Hugging the sides of the deep, rocky valley of the River Tet, the line winds between forests, chasms and gushing streams, passing traditional villages, historic fortresses and a precariously perched hermitage.
Built from 1903 to 1909, the line is a spectacular feat of civil engineering, the highlight of which is the remarkable Pont Gisclard — the only railway suspension bridge in France.
For fans of unusual railways, the old trains are worth the journey alone. In summer, they include open top cars that give an incredible 360-degree view and make this one of the world’s best rail journeys. Seven of the 10 original trains, based on Paris Metro cars, are still in service.
From the summit of the line at Bolquère-Eyne, France’s highest railway station at 1,593 meters (5,226 feet), the line winds its way across a sunny plateau past the frontier town of Bourg-Madame to La Tour-de-Carol, a very unusual station where the main line tracks of Spanish and French railways meet the yellow narrow gauge trains.
It may not be the most famous railway in the world, but you’ll never forget your trip on this spectacular and quirky little train.
The TranzAlpine, New Zealand
TranzAlpine traverses Arthur’s Pass on New Zealand’s South Island.
Sebastian Nebel/EyeEm/Getty Images
New Zealand is far from ideal territory for trains, but it is home to what is undoubtedly one of the world’s greatest railway journeys.
But the bare statistics don’t tell the real story of this incredible experience, which weaves through diverse landscapes ranging from the Canterbury Plains to the snow-capped mountains of the Southern Alps, remote alpine meadows and the lakes, streams and forests of the island’s West Coast.

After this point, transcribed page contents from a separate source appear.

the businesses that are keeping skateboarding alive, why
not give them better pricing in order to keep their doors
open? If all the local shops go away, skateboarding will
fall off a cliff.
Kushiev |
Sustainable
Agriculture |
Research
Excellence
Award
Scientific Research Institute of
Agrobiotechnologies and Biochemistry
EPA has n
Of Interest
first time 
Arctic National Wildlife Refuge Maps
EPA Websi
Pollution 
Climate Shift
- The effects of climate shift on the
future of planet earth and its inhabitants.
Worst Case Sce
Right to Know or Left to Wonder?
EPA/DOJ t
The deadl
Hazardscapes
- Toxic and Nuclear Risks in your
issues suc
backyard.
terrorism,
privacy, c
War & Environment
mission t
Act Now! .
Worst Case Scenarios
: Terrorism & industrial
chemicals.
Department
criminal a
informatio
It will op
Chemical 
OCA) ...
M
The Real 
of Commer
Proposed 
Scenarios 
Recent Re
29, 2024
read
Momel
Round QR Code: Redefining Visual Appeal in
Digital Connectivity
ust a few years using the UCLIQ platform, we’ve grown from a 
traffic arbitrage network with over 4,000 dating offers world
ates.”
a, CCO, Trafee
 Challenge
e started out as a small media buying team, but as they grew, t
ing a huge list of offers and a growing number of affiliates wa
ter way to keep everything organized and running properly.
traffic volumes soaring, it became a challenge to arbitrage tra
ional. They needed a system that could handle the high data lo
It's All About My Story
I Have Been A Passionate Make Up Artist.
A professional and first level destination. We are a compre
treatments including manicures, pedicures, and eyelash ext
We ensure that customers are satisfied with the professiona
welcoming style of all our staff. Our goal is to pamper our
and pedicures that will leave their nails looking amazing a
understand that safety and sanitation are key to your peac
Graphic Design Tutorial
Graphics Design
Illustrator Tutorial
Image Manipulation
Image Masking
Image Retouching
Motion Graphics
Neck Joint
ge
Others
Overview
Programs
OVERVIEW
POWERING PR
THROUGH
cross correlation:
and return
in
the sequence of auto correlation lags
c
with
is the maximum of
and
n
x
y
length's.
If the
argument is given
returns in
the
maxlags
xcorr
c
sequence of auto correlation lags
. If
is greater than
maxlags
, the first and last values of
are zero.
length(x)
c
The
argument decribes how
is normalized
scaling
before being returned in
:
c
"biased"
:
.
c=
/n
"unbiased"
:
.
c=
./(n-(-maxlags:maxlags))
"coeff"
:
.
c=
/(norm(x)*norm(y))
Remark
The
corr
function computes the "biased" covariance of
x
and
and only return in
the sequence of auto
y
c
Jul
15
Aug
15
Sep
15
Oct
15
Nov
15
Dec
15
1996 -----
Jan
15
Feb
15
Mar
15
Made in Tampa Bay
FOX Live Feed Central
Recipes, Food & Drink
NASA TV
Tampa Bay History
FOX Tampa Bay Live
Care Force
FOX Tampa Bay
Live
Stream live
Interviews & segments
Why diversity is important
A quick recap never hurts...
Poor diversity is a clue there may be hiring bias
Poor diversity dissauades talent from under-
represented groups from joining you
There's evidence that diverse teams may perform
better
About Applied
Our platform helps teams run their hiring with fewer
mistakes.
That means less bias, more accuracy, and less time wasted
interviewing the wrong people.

Swiss-style panoramic carriages allow you to make the most of this wonderful journey but the famous ‘open air carriage’ is the real highlight for many travelers. This open-sided car allows passengers to experience the fresh mountain air first-hand and capture New Zealand’s amazing landscapes on camera.
For a richer experience, TranzAlpine passengers can also now listen to a GPS-triggered audio commentary in English and Mandarin, sharing stories and facts about places along the route, the country and its culture.